For the IRB, reviewing an eConsent is quite different from reviewing a paper-based consent. Unlike with electronic patient reported outcome (ePRO) systems, where the IRB only approves the content, the IRB reviews the eConsent content and the eConsent platform.

This means reviewing just a Word doc of eConsent or screenshots content is not sufficient—the IRB needs to also review the content in the same context as a participant will review it, so the IRB needs to see the eConsent system including any hyperlinked or interactive portions as well.

Reviews can become tricky when the IRB needs to transmit notes on or request changes to an element of the eConsent—it’s often not as easy as turning on tracked changes or using electronic sticky notes. While some eConsent vendors have built IRB review tools into the eConsent system, which allow the IRB to review and request changes directly within the eConsent platform, many still rely on old standards like Word and PDF documents to submit content for IRB review.

This can lead to delays in the review process: for example, the IRB may provide its feedback via tracked changes in a Word document, and that feedback must then be applied to the eConsent system. Then the updated content must be re-submitted to the IRB (either using the eConsent system itself or another Word document) to confirm that the requested changes were in fact applied. These extra steps can lead to potential data entry errors and add extra time to the overall review process.

Keep in mind too that the regulations require IRBs to maintain the version of any web-based information containing the study-related information that the IRB has reviewed and approved. This includes text-based information as well as information provided via video, infographics, hyperlinks to external resources and other multimedia sources.

Because every eConsent platform is different, IRBs need to have flexible review processes to accommodate the variety of review methods available. Developing a review process around one platform can create unnecessary submission requirements and may distract the IRB from important review elements.

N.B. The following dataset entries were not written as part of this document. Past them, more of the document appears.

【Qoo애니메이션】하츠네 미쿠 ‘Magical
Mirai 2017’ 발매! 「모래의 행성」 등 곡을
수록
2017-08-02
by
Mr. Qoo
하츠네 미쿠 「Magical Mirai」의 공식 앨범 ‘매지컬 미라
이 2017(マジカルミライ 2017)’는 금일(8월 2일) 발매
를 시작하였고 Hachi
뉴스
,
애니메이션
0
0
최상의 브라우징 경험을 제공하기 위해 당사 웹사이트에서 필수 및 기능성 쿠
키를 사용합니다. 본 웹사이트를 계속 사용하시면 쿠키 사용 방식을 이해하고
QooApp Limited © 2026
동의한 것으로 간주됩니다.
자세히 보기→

Version Control Can Be Challenging

Many IRBs use version control notations to track which version was approved by the IRB and which version study participants should be using. This version control notation may be referenced in approval documentation to confirm what has been approved, a helpful resource when working with an ICF that has been revised multiple times. Version control notations can also be helpful when the IRB archives materials for a closed study.

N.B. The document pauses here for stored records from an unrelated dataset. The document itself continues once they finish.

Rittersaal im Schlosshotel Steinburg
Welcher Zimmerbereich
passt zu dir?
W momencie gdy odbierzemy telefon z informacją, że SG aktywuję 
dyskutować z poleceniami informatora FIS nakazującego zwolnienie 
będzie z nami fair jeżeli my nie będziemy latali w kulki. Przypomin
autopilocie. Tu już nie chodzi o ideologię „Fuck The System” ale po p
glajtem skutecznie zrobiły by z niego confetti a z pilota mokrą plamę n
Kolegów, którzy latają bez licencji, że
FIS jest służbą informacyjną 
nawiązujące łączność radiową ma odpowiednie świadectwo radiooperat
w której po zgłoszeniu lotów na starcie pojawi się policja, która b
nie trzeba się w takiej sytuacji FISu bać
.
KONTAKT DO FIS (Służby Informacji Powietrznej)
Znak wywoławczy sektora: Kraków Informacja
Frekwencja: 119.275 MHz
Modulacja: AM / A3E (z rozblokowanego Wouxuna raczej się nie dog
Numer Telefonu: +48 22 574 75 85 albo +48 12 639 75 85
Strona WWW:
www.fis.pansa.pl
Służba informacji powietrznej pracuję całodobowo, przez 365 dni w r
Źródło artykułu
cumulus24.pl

With paper-based consents, the IRB typically generates the final product (the approved ICF) so the IRB can also easily apply its standard version numbering system to the ICF. This is not possible with eConsent, as version control options vary depending on the vendor. IRBs will need to work with eConsent vendors and sponsors to figure out a good way to track versions in an eConsent format and archive each approved version.

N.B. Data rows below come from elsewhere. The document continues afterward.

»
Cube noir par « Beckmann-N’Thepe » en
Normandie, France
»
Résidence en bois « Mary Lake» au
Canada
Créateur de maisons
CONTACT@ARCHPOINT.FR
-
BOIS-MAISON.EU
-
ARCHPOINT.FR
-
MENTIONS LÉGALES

eConsent Is Getting Better and Better

While we’ve found some ways eConsent could be improved (at least from an IRB perspective), eConsent as a whole has improved a lot over the past few years. We’re seeing innovative ways to check participant understanding (including quizzes and “spot-check” questions) and inventive methods for providing tiered information, allowing participants to dig deeper on certain topics.

We’re also seeing a wider acceptance and increasing comfort levels with receiving information digitally (as opposed to on a printed page). So while eConsent may not work for every study and every subject population, it’s certainly a worthy option in many circumstances.

It’s easy to see the benefits of eConsent and support its usage—when implemented properly, eConsent makes some real improvements to the informed consent process, which is in everyone’s best interest. But we still have much figure out with the logistics of using eConsent, and collaboration and communication between IRBs, study sponsors, researchers and eConsent vendors is critical. It may benefit be beneficial for IRBs and eConsent vendors to meet and discuss the details of potential review challenges, and at Schulman we welcome the opportunity to collaborate in this way to work toward an efficient and thorough review process. eConsent may take more time than the traditional paper-based consent process, but it’s worth it.